L’eau douce, ressource essentielle et inestimable

Que retiendras-tu de l’été 2022 ? Pour ma part ce sera chaleur suffocante, sécheresse extrême, incendies dévastateurs, profond désarroi de mes amis agriculteurs, arbres qui perdent leurs feuilles et leurs couleurs dès le mois d’août et la grande détresse de l’ensemble du vivant (sauf les moustiques, eux ils ont kiffé leur été!). J’en conviens, la carte postale n’est pas idéale, mais c’est notre nouvelle réalité ! Je fais le point dans cet article, avec comme axe central la ressource qui nous fait cruellement défaut cet été : l’eau.

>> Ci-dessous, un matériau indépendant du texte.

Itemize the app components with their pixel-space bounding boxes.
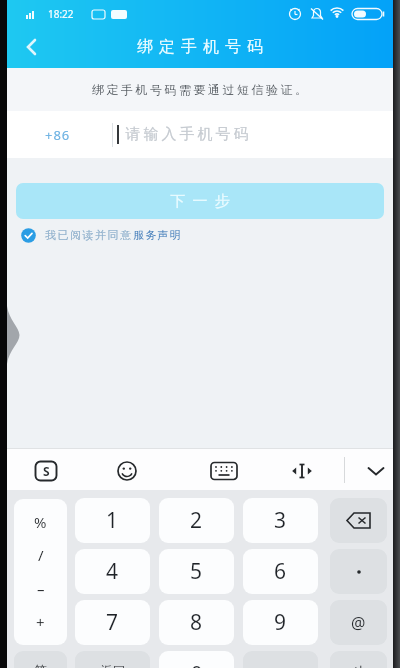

L’été a commencé par une vague de chaleur flirtant avec les 40°C durant plusieurs jours, et là ce qui m’a le plus irrité c’est le traitement médiatique. 1 sujet sur 3 illustrait la canicule avec des images connotées positivement (mer et plage, plaisirs glacés, enfants jouant dans des fontaines) alors que dans la réalité c’est plutôt pénibilité au travail, perturbation du sommeil, irritabilité, isolement… Puis l’été avançant et les épisodes caniculaires se succédant, ce sont les incendies, les cours d’eau asséchés, les restrictions, les pertes agricoles qui se sont imposés d’eux-mêmes à la une de notre actualité. Pourquoi cette spirale infernale ?

Le cycle de l’eau

Je me souviens encore de mon cours de fin de primaire, mais revoir les bases ne fait jamais de mal alors allons-y !

L’eau opère un circuit fermé qui est le même depuis des milliards d’années.

  • L’eau des mers s’évapore dans l’atmosphère sous l’effet de la chaleur du soleil.
  • Elle forme ensuite des nuages qui vont se déplacer sous l’impulsion des vents.
  • Aidées par l’effet de gravité, les gouttelettes qui constituent les nuages s’alourdissent et retombent sur le sol sous forme de précipitations (pluie, grêle, neige).
  • Ces eaux pluviales vont permettre d’alimenter les nappes phréatiques souterraines qui vont recharger les cours d’eau, lesquels se jetteront à leur tour dans la mer.

Et ainsi, le voyage de l’eau recommence à l’infini.

Mais si ce phénomène est à l’équilibre depuis des milliards d’années, qu’est-ce qui cloche ?? Eh bien c’est encore la faute à ce bon vieux changement climatique !!

D’ici 2050-2100, une hausse des températures atmosphériques de 2°C à 5°C est attendue. Ce réchauffement impacte directement le cycle de l’eau. Lorsque les températures montent, l’évapotranspiration augmente aussi. On retrouve alors plus de vapeur d’eau dans l’atmosphère et moins d’eau à l’état « liquide » disponible. Les phénomènes extrêmes sont alors plus fréquents et plus puissants : pluies violentes et inondations, longues périodes de sécheresse. En parallèle, la quantité d’eau qui alimente les cours d’eau diminue et les pluies orageuses peinent à s’infiltrer correctement dans le sous-sol, entraînant une baisse du débit des rivières et un appauvrissement des nappes phréatiques.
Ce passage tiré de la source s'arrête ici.